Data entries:

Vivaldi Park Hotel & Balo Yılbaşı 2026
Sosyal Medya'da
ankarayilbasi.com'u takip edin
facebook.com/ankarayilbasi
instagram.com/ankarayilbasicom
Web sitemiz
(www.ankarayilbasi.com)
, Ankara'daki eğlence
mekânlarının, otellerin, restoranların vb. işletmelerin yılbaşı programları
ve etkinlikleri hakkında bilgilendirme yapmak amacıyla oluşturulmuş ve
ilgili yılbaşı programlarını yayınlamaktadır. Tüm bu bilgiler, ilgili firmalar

...

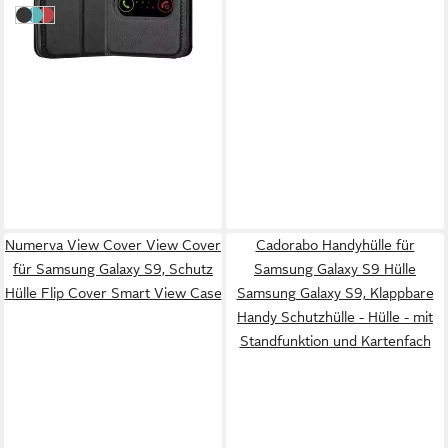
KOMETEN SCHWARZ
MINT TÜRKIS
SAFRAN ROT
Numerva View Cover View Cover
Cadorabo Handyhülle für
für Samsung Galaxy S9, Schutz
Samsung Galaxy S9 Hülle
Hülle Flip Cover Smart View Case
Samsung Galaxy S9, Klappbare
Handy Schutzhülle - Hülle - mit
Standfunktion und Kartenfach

• What this task involves: Above are the records. Copy the lines beginning at the one that has "ankarayilbasi.com'u takip edin" and ending with the one that has "ilgili yılbaşı programlarını", unchanged.

• Task solution:
ankarayilbasi.com'u takip edin
facebook.com/ankarayilbasi
instagram.com/ankarayilbasicom
Web sitemiz
(www.ankarayilbasi.com)
, Ankara'daki eğlence
mekânlarının, otellerin, restoranların vb. işletmelerin yılbaşı programları
ve etkinlikleri hakkında bilgilendirme yapmak amacıyla oluşturulmuş ve
ilgili yılbaşı programlarını yayınlamaktadır. Tüm bu bilgiler, ilgili firmalar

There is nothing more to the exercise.